# Grimm vs. the MLB



## KDeFlane (Jan 29, 2014)

Hey, SF Bay Area, I just noticed that tonight's Grimm is not being shown on my local NBC affiliate (KNTV) due to a baseball game. BUT I found it on channel 6 (KICU) instead, and I had to manually add it in. Whew! Glad I caught it.


----------



## sieglinde (Aug 11, 2002)

Good, I set that SP for channel 6 a while ago. And I just checked. It worked. Just set two SPs you are not going to get anything extra from channel 6.


----------



## mattack (Apr 9, 2001)

Yeah.. But [email protected][email protected] Hannibal was still supposedly on KNTV. (i.e. I got a failed recording)

I ended up watching it from On Demand. I also happened to record something on Saturday with a minute of padding.. KNTV apparently aired it at IIRC 7PM in some other show's timeslot. (I didn't NOTICE any crawls during the 10PM Fri recording, but I didn't look carefully.)


----------



## KDeFlane (Jan 29, 2014)

sieglinde said:


> Good, I set that SP for channel 6 a while ago. And I just checked. It worked. Just set two SPs you are not going to get anything extra from channel 6.


I haven't tried that trick. The season is almost over anyway. Tonight's another MLB game, so I'm making the switch manually. I just wanted to mention that TVGuide.com's online listings show channel 6 airing Grimm for only 30 mins -- surely a data entry error -- but TiVo guide looks correct.


----------



## mattack (Apr 9, 2001)

I sure thought I made a SP on KICU long ago, but guess not.. thank you guys + iPhone app..

Even though I'm recording this, does anybody remember when S2 showed up on Amazon Prime? Last year I watched most if not all eps via Amazon Prime whenever it showed up there... (I think originally because I had nuked a hard drive that had a bunch of the eps on it..) Now for this and The Americans, I'll keep recording them, but most likely watch via Prime when they're there.


----------



## KDeFlane (Jan 29, 2014)

Hey, SF Bay Area!
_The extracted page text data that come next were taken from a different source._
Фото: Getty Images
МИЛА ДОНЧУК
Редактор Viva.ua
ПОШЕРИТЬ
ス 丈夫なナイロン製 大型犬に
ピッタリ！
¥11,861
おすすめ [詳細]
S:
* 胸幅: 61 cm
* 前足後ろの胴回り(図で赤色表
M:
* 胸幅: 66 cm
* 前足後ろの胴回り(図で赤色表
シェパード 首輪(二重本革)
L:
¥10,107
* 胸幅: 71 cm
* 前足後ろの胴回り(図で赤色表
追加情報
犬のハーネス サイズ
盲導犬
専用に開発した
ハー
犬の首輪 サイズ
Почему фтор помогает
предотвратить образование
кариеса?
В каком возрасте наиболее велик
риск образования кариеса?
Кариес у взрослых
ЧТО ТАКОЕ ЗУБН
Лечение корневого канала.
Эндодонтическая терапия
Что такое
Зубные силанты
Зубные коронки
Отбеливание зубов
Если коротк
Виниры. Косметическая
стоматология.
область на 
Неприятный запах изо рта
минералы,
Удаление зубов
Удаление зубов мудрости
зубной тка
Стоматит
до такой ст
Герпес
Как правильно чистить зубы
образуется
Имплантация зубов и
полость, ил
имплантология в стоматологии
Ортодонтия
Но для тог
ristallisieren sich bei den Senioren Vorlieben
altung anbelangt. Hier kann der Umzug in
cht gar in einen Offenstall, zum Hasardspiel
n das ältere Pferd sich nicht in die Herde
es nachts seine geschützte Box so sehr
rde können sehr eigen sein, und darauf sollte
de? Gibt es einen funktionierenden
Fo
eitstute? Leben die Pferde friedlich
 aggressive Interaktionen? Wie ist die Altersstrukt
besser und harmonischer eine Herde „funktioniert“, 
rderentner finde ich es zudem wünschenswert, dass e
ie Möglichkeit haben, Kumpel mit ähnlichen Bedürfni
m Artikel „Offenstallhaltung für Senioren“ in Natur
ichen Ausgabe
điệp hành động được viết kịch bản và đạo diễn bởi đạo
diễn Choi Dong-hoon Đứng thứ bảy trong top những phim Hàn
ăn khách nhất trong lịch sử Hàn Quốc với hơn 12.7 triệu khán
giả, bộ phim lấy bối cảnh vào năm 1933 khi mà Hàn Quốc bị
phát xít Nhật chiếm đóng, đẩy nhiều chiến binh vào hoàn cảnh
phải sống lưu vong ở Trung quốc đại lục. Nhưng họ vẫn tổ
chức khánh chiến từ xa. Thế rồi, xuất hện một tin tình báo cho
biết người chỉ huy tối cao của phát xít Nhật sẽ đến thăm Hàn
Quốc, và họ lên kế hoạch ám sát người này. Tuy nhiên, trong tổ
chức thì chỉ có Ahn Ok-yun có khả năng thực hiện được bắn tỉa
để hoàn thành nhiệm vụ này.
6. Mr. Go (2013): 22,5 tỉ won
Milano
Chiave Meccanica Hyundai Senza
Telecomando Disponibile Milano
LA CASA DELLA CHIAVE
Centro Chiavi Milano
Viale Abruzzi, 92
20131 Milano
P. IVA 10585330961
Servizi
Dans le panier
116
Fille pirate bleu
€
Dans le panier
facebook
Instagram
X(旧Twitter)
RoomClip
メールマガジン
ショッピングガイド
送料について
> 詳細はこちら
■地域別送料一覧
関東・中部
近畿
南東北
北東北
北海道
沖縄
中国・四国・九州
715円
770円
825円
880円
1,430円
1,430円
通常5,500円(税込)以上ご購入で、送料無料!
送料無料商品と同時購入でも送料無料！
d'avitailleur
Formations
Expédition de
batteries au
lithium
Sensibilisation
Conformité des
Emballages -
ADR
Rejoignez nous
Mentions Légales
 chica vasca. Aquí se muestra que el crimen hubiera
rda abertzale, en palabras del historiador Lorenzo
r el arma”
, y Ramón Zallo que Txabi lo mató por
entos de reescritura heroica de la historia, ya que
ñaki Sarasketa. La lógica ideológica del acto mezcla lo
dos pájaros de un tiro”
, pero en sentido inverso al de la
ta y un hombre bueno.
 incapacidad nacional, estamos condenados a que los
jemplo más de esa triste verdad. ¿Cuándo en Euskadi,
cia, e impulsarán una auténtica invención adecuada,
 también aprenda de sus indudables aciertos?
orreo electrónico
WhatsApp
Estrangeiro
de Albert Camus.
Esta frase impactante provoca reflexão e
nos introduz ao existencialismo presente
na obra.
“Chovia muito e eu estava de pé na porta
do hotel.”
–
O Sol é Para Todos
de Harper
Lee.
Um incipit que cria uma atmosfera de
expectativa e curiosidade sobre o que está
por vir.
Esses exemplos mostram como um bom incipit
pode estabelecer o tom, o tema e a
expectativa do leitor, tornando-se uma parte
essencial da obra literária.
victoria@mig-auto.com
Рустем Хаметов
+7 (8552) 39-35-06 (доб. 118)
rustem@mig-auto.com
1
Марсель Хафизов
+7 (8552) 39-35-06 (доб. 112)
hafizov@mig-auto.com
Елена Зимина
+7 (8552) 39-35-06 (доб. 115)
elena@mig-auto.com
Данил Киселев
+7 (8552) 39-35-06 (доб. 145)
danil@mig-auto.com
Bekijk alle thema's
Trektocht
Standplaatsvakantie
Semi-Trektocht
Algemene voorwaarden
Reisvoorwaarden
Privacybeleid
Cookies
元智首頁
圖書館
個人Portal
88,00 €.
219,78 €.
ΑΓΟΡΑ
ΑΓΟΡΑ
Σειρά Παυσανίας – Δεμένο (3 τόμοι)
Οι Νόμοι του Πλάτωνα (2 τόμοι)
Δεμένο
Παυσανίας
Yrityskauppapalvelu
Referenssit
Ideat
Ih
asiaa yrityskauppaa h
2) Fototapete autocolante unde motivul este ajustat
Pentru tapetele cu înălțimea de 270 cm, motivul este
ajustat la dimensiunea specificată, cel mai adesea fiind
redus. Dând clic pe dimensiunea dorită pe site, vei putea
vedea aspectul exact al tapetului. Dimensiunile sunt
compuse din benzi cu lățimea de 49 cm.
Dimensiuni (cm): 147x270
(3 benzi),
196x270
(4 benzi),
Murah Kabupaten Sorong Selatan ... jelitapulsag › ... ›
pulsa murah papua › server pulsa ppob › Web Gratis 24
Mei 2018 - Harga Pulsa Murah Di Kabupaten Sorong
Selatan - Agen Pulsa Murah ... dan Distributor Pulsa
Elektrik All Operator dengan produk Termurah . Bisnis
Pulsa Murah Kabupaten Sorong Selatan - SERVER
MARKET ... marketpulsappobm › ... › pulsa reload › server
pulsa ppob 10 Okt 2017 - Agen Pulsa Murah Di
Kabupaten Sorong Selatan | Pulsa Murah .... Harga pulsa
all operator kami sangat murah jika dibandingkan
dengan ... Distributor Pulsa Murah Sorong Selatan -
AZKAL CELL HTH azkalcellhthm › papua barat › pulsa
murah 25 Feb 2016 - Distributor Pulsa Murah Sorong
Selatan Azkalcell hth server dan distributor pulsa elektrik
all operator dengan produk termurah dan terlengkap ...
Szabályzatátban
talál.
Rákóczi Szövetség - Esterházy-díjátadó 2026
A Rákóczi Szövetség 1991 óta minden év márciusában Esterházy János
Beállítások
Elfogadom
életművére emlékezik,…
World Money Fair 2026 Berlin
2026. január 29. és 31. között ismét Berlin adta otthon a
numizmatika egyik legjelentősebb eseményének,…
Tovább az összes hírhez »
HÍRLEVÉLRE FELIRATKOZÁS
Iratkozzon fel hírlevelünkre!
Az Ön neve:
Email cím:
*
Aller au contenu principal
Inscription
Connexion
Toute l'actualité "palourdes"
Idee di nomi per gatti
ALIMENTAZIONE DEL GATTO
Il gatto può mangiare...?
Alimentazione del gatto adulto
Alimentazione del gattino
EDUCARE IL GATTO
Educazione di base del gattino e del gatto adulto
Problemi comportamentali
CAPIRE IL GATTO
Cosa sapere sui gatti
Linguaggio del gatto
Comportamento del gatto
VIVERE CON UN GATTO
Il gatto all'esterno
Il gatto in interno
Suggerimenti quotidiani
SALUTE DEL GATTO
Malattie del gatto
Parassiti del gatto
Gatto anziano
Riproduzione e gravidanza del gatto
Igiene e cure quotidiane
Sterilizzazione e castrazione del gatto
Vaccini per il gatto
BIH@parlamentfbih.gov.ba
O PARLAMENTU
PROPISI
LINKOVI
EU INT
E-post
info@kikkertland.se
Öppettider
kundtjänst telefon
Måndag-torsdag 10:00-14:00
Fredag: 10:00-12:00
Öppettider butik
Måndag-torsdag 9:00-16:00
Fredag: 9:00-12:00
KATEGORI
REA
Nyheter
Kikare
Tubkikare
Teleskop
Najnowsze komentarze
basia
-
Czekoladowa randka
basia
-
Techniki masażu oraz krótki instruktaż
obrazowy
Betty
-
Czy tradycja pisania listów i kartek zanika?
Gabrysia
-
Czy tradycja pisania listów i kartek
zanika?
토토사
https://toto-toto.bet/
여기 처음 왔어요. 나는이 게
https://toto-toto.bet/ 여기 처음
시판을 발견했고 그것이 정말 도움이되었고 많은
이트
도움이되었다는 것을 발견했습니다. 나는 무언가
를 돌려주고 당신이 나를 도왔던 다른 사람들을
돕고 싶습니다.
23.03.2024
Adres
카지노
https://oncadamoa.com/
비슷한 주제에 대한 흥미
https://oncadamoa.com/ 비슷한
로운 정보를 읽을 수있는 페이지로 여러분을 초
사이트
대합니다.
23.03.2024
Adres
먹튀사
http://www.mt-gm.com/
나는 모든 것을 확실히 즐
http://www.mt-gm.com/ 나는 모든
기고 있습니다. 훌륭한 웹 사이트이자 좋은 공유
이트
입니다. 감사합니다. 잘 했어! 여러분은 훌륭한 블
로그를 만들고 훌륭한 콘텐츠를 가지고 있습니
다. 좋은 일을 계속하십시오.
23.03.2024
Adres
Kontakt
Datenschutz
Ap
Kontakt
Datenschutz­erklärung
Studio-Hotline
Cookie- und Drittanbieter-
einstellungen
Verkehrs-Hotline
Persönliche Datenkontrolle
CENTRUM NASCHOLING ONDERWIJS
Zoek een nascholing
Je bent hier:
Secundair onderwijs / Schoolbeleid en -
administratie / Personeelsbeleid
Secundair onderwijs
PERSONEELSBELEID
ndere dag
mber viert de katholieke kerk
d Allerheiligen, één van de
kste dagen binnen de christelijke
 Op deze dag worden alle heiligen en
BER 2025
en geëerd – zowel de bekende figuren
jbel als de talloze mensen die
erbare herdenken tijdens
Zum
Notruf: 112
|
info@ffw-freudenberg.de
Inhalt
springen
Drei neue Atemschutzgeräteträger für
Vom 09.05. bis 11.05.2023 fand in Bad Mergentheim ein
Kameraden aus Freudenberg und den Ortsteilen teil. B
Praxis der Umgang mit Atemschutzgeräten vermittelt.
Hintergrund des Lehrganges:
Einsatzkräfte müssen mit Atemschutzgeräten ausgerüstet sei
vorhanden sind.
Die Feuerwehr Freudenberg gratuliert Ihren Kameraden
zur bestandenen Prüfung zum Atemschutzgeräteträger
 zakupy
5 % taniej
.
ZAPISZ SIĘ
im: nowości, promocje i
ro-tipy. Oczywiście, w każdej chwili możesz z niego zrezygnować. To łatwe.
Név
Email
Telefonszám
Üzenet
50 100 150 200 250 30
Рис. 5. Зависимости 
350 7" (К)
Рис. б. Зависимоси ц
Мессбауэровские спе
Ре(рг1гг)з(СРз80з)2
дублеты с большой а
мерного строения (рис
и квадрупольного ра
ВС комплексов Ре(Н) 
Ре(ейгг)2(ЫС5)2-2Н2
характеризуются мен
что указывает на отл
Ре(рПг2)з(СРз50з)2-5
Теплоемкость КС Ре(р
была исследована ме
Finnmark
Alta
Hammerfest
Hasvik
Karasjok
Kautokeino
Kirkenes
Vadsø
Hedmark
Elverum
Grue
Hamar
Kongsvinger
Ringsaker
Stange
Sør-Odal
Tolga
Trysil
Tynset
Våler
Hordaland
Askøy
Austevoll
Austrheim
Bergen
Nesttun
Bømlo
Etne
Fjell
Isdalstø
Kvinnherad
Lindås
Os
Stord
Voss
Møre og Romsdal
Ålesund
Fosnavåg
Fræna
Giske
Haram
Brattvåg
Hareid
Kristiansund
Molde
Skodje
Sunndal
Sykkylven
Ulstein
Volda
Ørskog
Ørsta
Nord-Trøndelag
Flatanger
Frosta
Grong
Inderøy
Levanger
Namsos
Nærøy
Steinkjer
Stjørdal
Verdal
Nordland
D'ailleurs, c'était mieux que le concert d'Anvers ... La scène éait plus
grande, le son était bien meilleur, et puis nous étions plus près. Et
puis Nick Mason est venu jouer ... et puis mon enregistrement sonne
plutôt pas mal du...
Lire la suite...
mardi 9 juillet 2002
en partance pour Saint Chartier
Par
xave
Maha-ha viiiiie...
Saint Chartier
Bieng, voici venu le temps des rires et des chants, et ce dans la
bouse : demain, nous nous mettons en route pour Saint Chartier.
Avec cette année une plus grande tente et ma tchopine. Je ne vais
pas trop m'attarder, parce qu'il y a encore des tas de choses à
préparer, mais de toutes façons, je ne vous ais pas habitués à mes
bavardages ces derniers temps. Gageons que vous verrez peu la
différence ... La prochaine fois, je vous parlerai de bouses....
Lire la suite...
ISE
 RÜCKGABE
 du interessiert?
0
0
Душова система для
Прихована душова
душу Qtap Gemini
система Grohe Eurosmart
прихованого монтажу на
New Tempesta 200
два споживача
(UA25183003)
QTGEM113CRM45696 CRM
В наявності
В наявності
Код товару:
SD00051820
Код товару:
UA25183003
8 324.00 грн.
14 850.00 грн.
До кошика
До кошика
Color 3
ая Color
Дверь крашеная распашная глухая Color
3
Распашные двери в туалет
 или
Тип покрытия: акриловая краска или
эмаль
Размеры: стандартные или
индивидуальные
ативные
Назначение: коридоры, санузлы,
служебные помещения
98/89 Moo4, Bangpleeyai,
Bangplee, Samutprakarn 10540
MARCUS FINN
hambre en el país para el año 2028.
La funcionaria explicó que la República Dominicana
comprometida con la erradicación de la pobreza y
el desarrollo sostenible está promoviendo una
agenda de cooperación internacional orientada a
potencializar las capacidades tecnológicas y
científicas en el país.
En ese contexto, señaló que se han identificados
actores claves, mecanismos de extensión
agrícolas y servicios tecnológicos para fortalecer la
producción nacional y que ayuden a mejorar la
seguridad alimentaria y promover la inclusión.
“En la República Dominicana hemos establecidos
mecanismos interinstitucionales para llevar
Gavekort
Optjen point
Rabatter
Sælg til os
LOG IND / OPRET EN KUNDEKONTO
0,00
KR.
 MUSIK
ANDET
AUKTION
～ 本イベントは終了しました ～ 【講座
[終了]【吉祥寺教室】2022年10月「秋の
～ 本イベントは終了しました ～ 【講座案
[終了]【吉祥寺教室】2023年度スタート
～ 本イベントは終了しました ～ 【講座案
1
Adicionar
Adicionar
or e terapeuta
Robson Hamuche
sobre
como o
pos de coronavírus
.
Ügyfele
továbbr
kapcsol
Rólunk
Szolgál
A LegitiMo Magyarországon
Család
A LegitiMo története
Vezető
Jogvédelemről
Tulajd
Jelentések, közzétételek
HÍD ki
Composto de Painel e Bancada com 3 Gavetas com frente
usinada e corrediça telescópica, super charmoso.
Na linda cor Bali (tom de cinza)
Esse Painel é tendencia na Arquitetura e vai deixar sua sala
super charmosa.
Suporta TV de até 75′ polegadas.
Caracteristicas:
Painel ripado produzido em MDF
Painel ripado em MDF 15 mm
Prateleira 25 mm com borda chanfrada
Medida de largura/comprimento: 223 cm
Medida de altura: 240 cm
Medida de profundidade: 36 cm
Grimm season finale tonight, on the alternate channel (KNTV -> KICU) for those affected by MLB. Coming this fall, Grimm keeps its current timeslot followed by "Constantine", and I'll be setting up the parallel season passes for both.


----------



## gwuinsf (May 21, 2002)

Arg! I was wondering where the season finale was. I hate when networks do this. 

I'm the age of DVRs I wish there was a way networks could send us a message that this was going to happen.


----------